He further added that the animals, which include several different breeds of goats on his property, have to get water, especially in the "dry season".

The successful goat farmer believes that he can assist others in setting up successful farms. Griffiths said that he established his farm by taking ideas from several other farms he visited.

He is also willing to share ideas with others so that the production of goat meat in Jamaica can increase.

"I took bits and pieces from other farms and allow it to work for me," he said.

The farmer said that goat meat is in high demand and he has found the business to be profitable. He however said that he prefer to sell to farmers so that growth can take place.

According to Griffiths, research has shown that Jamaican farmers only meet the demand for 20 per cent of the island's demand for goat meat.

The former crime fighter who served police divisions in St Mary for 10 years said that he has no intention of stopping goat rearing anytime soon.

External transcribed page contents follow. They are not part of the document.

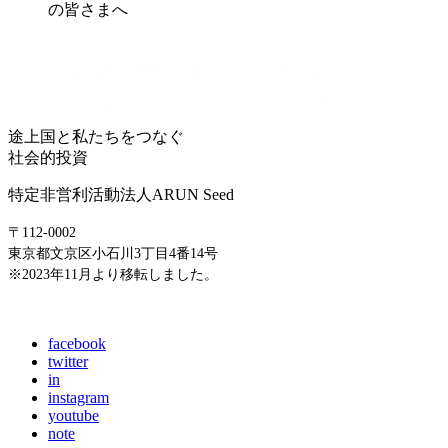
の皆さまへ
途上国と私たちをつなぐ
社会的投資
特定非営利活動法人ARUN Seed
〒112-0002
東京都文京区小石川3丁目4番14号
※2023年11月より移転しました。
E-mail: info@arunseed.jp
facebook
twitter
in
instagram
youtube
note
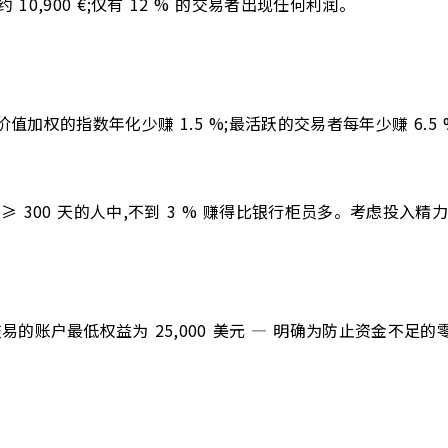
10,900 €;仅有 12 % 的交易者出现任何利润。
比按价值加权的指数年化少赚 1.5 %;最活跃的交易者每年少赚 6.5
≥ 300 天的人中,不到 3 % 赚得比银行柜员多。考虑投入精力后
日内交易的账户最低权益为 25,000 美元 — 明确为防止资金不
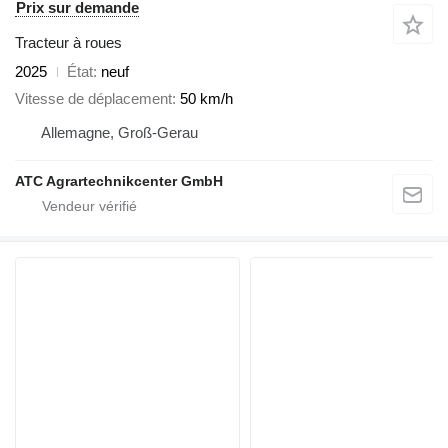
Prix sur demande
Tracteur à roues
2025
État
neuf
Vitesse de déplacement
50 km/h
Allemagne, Groß-Gerau
ATC Agrartechnikcenter GmbH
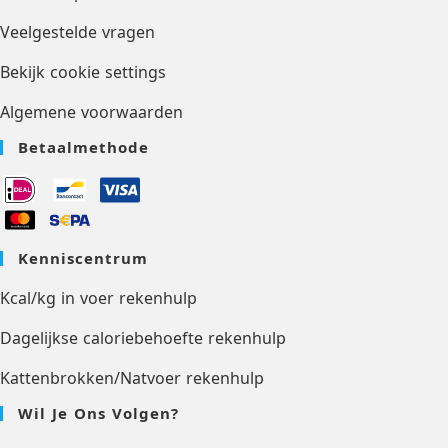
Veelgestelde vragen
Bekijk cookie settings
Algemene voorwaarden
Betaalmethode
Kenniscentrum
Kcal/kg in voer rekenhulp
Dagelijkse caloriebehoefte rekenhulp
Kattenbrokken/Natvoer rekenhulp
Wil Je Ons Volgen?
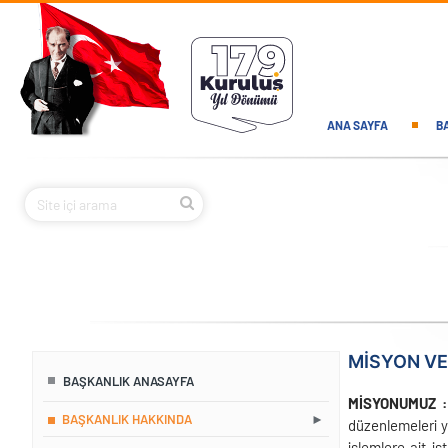
Ana içeriğe atla
Main navi
ANA SAYFA
B
MISYON VE
BAŞKANLIK ANASAYFA
MİSYONUMUZ 
BAŞKANLIK HAKKINDA
düzenlemeleri ya
işlemlere ait i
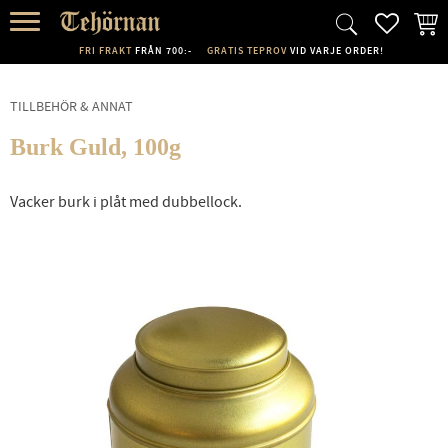
FAVORI
KUND
Meny
FRI FRAKT
FRÅN 700:-
GRATIS TEPROV
VID VARJE ORDER!
TILLBEHÖR & ANNAT
Burk Guld, 100g
Vacker burk i plåt med dubbellock.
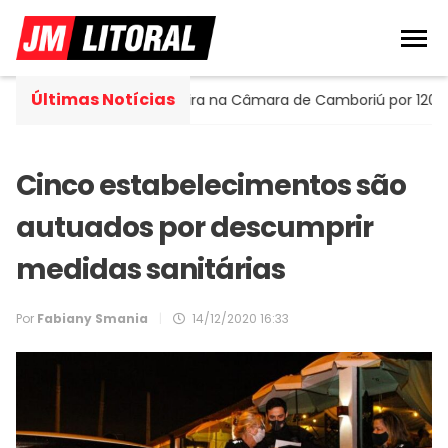
Últimas Notícias
Portella assume cadeira na Câmara de Camboriú por 120 dias
Cinco estabelecimentos são
autuados por descumprir
medidas sanitárias
Por
Fabiany Smania
|
14/12/2020 16:33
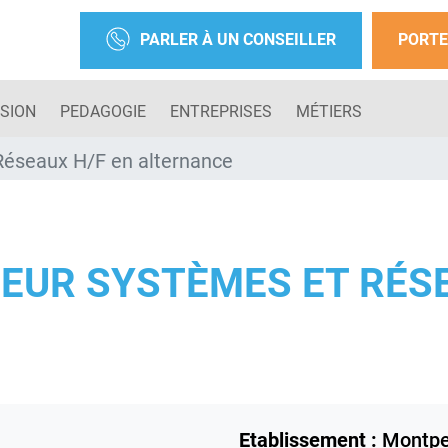
PARLER À UN CONSEILLER
PORTE
SION
PEDAGOGIE
ENTREPRISES
MÉTIERS
Réseaux H/F en alternance
EUR SYSTÈMES ET RÉSE
Etablissement :
Montpel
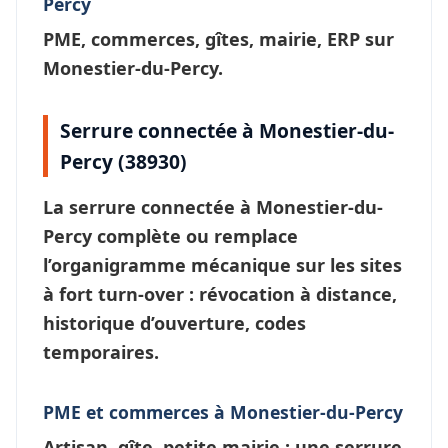
Percy
PME, commerces, gîtes, mairie, ERP sur
Monestier-du-Percy.
Serrure connectée à Monestier-du-
Percy (38930)
La
serrure connectée à Monestier-du-
Percy
complète ou remplace
l’organigramme mécanique sur les sites
à fort turn-over : révocation à distance,
historique d’ouverture, codes
temporaires.
PME et commerces à Monestier-du-Percy
Artisan, gîte, petite mairie : une
serrure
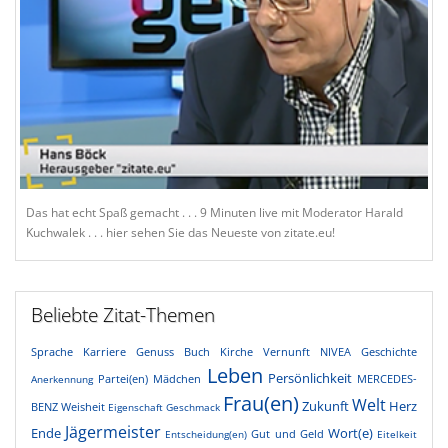
Das hat echt Spaß gemacht . . . 9 Minuten live mit Moderator Harald
Kuchwalek . . . hier sehen Sie das Neueste von zitate.eu!
Beliebte Zitat-Themen
Sprache
Karriere
Genuss
Buch
Kirche
Vernunft
NIVEA
Geschichte
Leben
Persönlichkeit
Partei(en)
Mädchen
MERCEDES-
Anerkennung
Frau(en)
Welt
Zukunft
Herz
BENZ
Weisheit
Eigenschaft
Geschmack
Jägermeister
Ende
Wort(e)
Gut und Geld
Entscheidung(en)
Eitelkeit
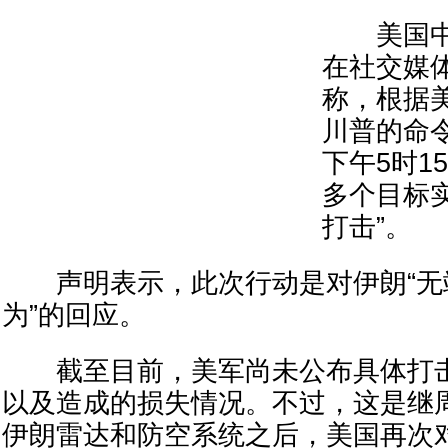
美国中
在社交媒
称，根据
川普的命
下午5时1
多个目标
打击”。
声明表示，此次行动是对伊朗“无
为”的回应。
截至目前，美军尚未公布具体打击
以及造成的损失情况。不过，这是继
伊朗雷达和防空系统之后，美国再次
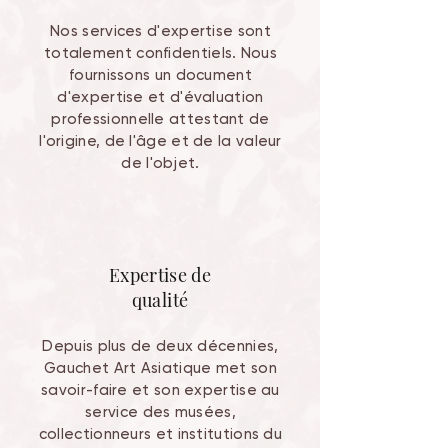
Nos services d'expertise sont
totalement confidentiels. Nous
fournissons un document
d'expertise et d'évaluation
professionnelle attestant de
l'origine, de l'âge et de la valeur
de l'objet.
Expertise de
qualité
Depuis plus de deux décennies,
Gauchet Art Asiatique met son
savoir-faire et son expertise au
service des musées,
collectionneurs et institutions du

Underscoring his happiness with the goat farming profession, Griffiths pointed out that being fully dedicated to goat rearing he has been able to see a decline in the mortality rate of the kids born on his farm.

As he continues to do what he does best the father and husband said that he is willing to help others along the way as he reaches for greater heights with his animals and continues to play Over 40 cricket.

As for his relationship with Knight, who is now in charge of the police Area 3 division which comprises the parishes of Clarendon, Manchester and St Elizabeth, Griffiths said that he has always been inspired by the high-profile senior police officer, who played football as a youngster, and earned the nickname 'Clappy' for the way the big defender tackled forwards heading towards his goal.

"He is an inspiration to me," Griffiths stated without pausing. "In fact, the first day that he arrived at the house from police training school, I saw several differences in his behaviour. That is what forced me to enlist in the police force, because Derrick's conduct was so much improved and I wanted to find out what it was that brought about that change in him," Griffiths said.